Depresyon sürecinde, olan bitene dikkat verilemediği gibi, dikkat ve hafızada da sorunlar yaşanmaktadır. Gerçek dünyadan kopuş o kadar ileri noktalara varabilir ki, kişi bir takım hezeyan ve halüsinasyonlar ortaya koyabilir. Suçlayıcı nitelikte sesler işitebilir veya duygusal durumuyla ilintili bir takım gerçekdışı fikirlere kapılabilir.
İştahsızlık, uykusuzluk ve cinsel istekte belirgin azalma tablonun diğer elemanlarındandır. Aslında şöyle bir bakmakla (inspeksiyon) depresyonu tanımak, deneyimli bir hekim için çoğu zaman kolaydır. Omuzlar düşmüş, kaşlar çatılmış, göz göze temastan kaçınan bir hal içindedirler.
Depresyona sık rastlandığı söylenebilir. Araştırmalar farklı sonuçlar ortaya koysa da, yaklaşık on kişiden birisi hayatında en az bir depresif nöbet geçirmiştir. Kadınlarda erkeklerden biraz daha fazla rastlanır.
Depresyon sebepleri
Depresyon için değişik sebepler ileri sürülmektedir. Bunlardan bir kısmı tamamen biyolojik gerekçelere dayanır. Diğer bir kısım ise psiko-sosyal gerekçeler ileri sürer. Bence bu iki görüşün elde ettiği veriler birlikte ele alınmalı ve hastalık biyo-psiko-sosyal bir bütünlük içinde değerlendirilmelidir.

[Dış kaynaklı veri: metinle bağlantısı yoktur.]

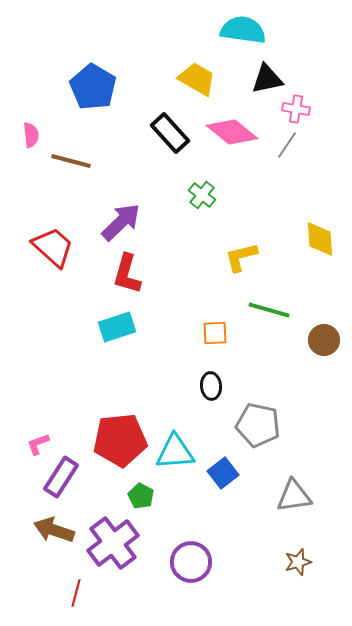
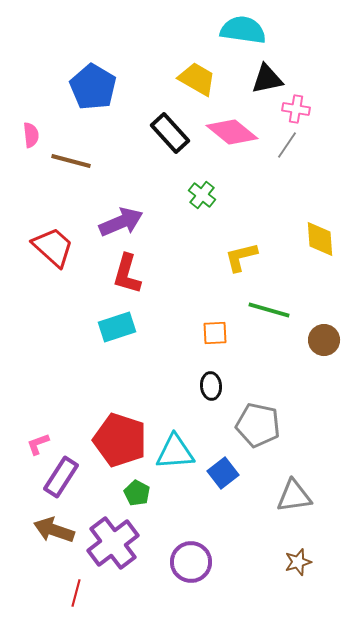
purple arrow: rotated 21 degrees clockwise
red pentagon: rotated 24 degrees clockwise
green pentagon: moved 4 px left, 3 px up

Biyolojik veriler 1950’li yıllardan itibaren dikkat çekici olmuştur. Beyinde noradrenalin düzeyini düşüren bir hipertansiyon ilacını kullananlarda ortaya çıkan depresyon sıklığı gözlenmiş ve depresyonun beyin kimyası ile ilişkisi anlaşılmaya başlanmıştır. Sonraları diğer kimyasal maddelerin rolü incelenmiş ve serotonin yetersizliği ile depresyon arasındaki ilişki ortaya konmuştur. Bununla yetinilmemiş, bir çok nörotransmitter (iki sinir arasında ileti sağlayan kimyasal madde) ile depresyon arasında ilişki saptanmıştır.

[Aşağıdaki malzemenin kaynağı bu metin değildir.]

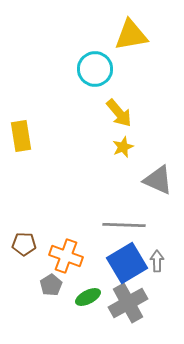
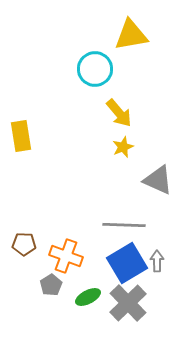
gray cross: rotated 15 degrees counterclockwise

Tüm veriler bir arada ele alındığında anlaşılan odur ki, beyin kimyası belirli bir denge durumundan farklı bir dengeye geçmekte, o esnada da kimyasal maddeler başlangıç denge konumuna dönmek için ya az ya da fazla çalışmaktadır. Psikososyal veriler ise 1950 öncesinden elde edilmeye başlanmıştır.

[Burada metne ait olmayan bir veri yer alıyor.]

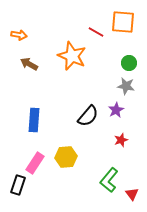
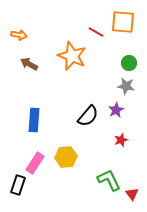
green L-shape: rotated 115 degrees clockwise
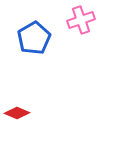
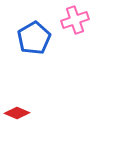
pink cross: moved 6 px left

Birçok analizden sonra anlaşılmaktadır ki, kişi öfkesini içselleştirmekte yani kendisine yönlendirmektedir. Bu perspektifin temel dayanaklarından birisi yakınlarını kaybedenlerde ortaya çıkan yas tablosunun varlığıdır. Kaybedilen kişi (obje) introjekte edilmektedir. İçselleştirilmektedir.
Acı veren o içerdeki varlıktan kurtulma çabası tamamen bilinç dışında yaşanmaktadır. Yani kişi kendinden kurtulmak ister bir görünüm sergilese de aslında temel arzu içinde taşıdığı acı veren o objeden kurtulma dürtüsüdür. Her iki görüşü birlikte ele aldığımızda, anlıyoruz ki biyolojik parametreler, psişik senaryoların emrine girmektedir. Aynı rüyalarda olduğu gibi… Biyolojik ve psikosoyal faktörler birlikte alınmadan tablonun içinden çıkmak olanaksız görünmektedir.
Depresyon tedavisi
Depresyon tedavisinde bir çok yöntem vardır. Bunlar ilaçla tedavi, psikoterapi, r-TMS, Derin TMS, elektroşok tedavisi ve diğerleri olarak sınıflandırılabilir. Tablo çok şiddetli ise, intihar riski gözleniyorsa, veya burada tanımlanması mümkün olmayan sayısız olasılıktan birisi olarak hekim uygun buluyorsa EKT çok etkili bir girişimdir.
Depresyon tedavisinde ilaçların etkisi bir kaça hafta sonra başlar. Tedaviye cevap bir takım ölçeklerle izlenebilir. 4-8 haftada %50 iyilik tedaviye cevap anlamına gelir.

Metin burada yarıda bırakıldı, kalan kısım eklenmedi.